#### ACTION ITEM
The data are to be restated in full, exactly as presented.

--------------------

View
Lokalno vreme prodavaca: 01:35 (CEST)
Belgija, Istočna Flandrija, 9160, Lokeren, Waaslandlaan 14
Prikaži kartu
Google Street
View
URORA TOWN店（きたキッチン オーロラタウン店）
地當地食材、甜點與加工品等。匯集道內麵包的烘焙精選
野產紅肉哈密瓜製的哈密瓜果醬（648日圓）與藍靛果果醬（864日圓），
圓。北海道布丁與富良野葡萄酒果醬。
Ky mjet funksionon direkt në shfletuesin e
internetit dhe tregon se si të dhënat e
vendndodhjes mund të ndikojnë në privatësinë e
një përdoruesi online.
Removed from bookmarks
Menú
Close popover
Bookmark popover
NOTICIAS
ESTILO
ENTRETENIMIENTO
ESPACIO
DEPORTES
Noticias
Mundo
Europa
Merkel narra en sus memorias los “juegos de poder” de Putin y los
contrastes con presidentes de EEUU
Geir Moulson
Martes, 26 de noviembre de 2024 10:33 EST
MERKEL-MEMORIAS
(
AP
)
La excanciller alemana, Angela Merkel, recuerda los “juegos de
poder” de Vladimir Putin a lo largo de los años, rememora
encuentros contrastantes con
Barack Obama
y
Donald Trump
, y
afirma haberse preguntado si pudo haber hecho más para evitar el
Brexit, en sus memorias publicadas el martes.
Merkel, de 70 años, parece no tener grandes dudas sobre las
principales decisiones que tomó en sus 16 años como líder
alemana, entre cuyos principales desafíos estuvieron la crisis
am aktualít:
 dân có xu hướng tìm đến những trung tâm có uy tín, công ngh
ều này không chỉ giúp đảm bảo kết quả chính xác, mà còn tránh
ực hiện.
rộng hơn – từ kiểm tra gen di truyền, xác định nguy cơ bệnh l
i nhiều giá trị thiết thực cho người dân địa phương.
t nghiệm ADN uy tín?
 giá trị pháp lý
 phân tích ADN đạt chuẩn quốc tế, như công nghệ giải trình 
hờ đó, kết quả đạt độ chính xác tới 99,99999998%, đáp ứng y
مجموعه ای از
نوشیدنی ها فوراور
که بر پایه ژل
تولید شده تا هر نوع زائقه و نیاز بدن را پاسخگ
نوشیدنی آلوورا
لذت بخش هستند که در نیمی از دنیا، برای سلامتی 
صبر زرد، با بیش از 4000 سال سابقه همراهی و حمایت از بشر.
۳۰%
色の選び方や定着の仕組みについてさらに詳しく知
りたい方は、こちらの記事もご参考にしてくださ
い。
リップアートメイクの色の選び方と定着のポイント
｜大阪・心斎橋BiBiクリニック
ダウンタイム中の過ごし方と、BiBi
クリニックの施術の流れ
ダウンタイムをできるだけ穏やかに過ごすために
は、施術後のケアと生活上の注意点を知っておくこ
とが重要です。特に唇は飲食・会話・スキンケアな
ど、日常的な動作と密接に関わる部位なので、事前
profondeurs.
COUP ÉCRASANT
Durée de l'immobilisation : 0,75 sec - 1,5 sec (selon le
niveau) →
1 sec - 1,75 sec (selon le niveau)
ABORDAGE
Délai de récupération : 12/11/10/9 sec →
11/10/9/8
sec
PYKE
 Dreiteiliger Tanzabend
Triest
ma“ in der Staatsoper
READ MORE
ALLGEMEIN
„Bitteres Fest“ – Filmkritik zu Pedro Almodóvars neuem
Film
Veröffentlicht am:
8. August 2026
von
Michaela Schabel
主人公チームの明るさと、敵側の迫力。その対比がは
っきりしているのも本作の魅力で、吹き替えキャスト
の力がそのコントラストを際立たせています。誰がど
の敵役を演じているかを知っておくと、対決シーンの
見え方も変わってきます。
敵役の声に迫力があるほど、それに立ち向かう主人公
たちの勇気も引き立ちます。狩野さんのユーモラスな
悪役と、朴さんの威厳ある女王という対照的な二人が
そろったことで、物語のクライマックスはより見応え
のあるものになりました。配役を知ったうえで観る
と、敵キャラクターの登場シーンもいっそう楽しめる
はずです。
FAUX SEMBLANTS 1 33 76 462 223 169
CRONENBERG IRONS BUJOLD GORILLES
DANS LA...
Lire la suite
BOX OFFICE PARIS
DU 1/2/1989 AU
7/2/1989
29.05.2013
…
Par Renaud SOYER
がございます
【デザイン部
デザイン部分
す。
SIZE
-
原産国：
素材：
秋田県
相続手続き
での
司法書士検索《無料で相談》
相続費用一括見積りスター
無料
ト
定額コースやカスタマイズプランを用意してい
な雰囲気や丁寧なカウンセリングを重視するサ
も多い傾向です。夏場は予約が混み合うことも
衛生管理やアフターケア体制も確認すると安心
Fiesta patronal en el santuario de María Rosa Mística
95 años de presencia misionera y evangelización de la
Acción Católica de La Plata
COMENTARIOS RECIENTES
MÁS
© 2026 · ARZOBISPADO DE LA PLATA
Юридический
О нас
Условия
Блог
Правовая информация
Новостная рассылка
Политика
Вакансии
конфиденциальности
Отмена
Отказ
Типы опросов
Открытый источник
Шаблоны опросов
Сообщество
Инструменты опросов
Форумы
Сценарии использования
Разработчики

--------------------

#### OUTPUT
View
Lokalno vreme prodavaca: 01:35 (CEST)
Belgija, Istočna Flandrija, 9160, Lokeren, Waaslandlaan 14
Prikaži kartu
Google Street
View
URORA TOWN店（きたキッチン オーロラタウン店）
地當地食材、甜點與加工品等。匯集道內麵包的烘焙精選
野產紅肉哈密瓜製的哈密瓜果醬（648日圓）與藍靛果果醬（864日圓），
圓。北海道布丁與富良野葡萄酒果醬。
Ky mjet funksionon direkt në shfletuesin e
internetit dhe tregon se si të dhënat e
vendndodhjes mund të ndikojnë në privatësinë e
një përdoruesi online.
Removed from bookmarks
Menú
Close popover
Bookmark popover
NOTICIAS
ESTILO
ENTRETENIMIENTO
ESPACIO
DEPORTES
Noticias
Mundo
Europa
Merkel narra en sus memorias los “juegos de poder” de Putin y los
contrastes con presidentes de EEUU
Geir Moulson
Martes, 26 de noviembre de 2024 10:33 EST
MERKEL-MEMORIAS
(
AP
)
La excanciller alemana, Angela Merkel, recuerda los “juegos de
poder” de Vladimir Putin a lo largo de los años, rememora
encuentros contrastantes con
Barack Obama
y
Donald Trump
, y
afirma haberse preguntado si pudo haber hecho más para evitar el
Brexit, en sus memorias publicadas el martes.
Merkel, de 70 años, parece no tener grandes dudas sobre las
principales decisiones que tomó en sus 16 años como líder
alemana, entre cuyos principales desafíos estuvieron la crisis
am aktualít:
 dân có xu hướng tìm đến những trung tâm có uy tín, công ngh
ều này không chỉ giúp đảm bảo kết quả chính xác, mà còn tránh
ực hiện.
rộng hơn – từ kiểm tra gen di truyền, xác định nguy cơ bệnh l
i nhiều giá trị thiết thực cho người dân địa phương.
t nghiệm ADN uy tín?
 giá trị pháp lý
 phân tích ADN đạt chuẩn quốc tế, như công nghệ giải trình 
hờ đó, kết quả đạt độ chính xác tới 99,99999998%, đáp ứng y
مجموعه ای از
نوشیدنی ها فوراور
که بر پایه ژل
تولید شده تا هر نوع زائقه و نیاز بدن را پاسخگ
نوشیدنی آلوورا
لذت بخش هستند که در نیمی از دنیا، برای سلامتی 
صبر زرد، با بیش از 4000 سال سابقه همراهی و حمایت از بشر.
۳۰%
色の選び方や定着の仕組みについてさらに詳しく知
りたい方は、こちらの記事もご参考にしてくださ
い。
リップアートメイクの色の選び方と定着のポイント
｜大阪・心斎橋BiBiクリニック
ダウンタイム中の過ごし方と、BiBi
クリニックの施術の流れ
ダウンタイムをできるだけ穏やかに過ごすために
は、施術後のケアと生活上の注意点を知っておくこ
とが重要です。特に唇は飲食・会話・スキンケアな
ど、日常的な動作と密接に関わる部位なので、事前
profondeurs.
COUP ÉCRASANT
Durée de l'immobilisation : 0,75 sec - 1,5 sec (selon le
niveau) →
1 sec - 1,75 sec (selon le niveau)
ABORDAGE
Délai de récupération : 12/11/10/9 sec →
11/10/9/8
sec
PYKE
 Dreiteiliger Tanzabend
Triest
ma“ in der Staatsoper
READ MORE
ALLGEMEIN
„Bitteres Fest“ – Filmkritik zu Pedro Almodóvars neuem
Film
Veröffentlicht am:
8. August 2026
von
Michaela Schabel
主人公チームの明るさと、敵側の迫力。その対比がは
っきりしているのも本作の魅力で、吹き替えキャスト
の力がそのコントラストを際立たせています。誰がど
の敵役を演じているかを知っておくと、対決シーンの
見え方も変わってきます。
敵役の声に迫力があるほど、それに立ち向かう主人公
たちの勇気も引き立ちます。狩野さんのユーモラスな
悪役と、朴さんの威厳ある女王という対照的な二人が
そろったことで、物語のクライマックスはより見応え
のあるものになりました。配役を知ったうえで観る
と、敵キャラクターの登場シーンもいっそう楽しめる
はずです。
FAUX SEMBLANTS 1 33 76 462 223 169
CRONENBERG IRONS BUJOLD GORILLES
DANS LA...
Lire la suite
BOX OFFICE PARIS
DU 1/2/1989 AU
7/2/1989
29.05.2013
…
Par Renaud SOYER
がございます
【デザイン部
デザイン部分
す。
SIZE
-
原産国：
素材：
秋田県
相続手続き
での
司法書士検索《無料で相談》
相続費用一括見積りスター
無料
ト
定額コースやカスタマイズプランを用意してい
な雰囲気や丁寧なカウンセリングを重視するサ
も多い傾向です。夏場は予約が混み合うことも
衛生管理やアフターケア体制も確認すると安心
Fiesta patronal en el santuario de María Rosa Mística
95 años de presencia misionera y evangelización de la
Acción Católica de La Plata
COMENTARIOS RECIENTES
MÁS
© 2026 · ARZOBISPADO DE LA PLATA
Юридический
О нас
Условия
Блог
Правовая информация
Новостная рассылка
Политика
Вакансии
конфиденциальности
Отмена
Отказ
Типы опросов
Открытый источник
Шаблоны опросов
Сообщество
Инструменты опросов
Форумы
Сценарии использования
Разработчики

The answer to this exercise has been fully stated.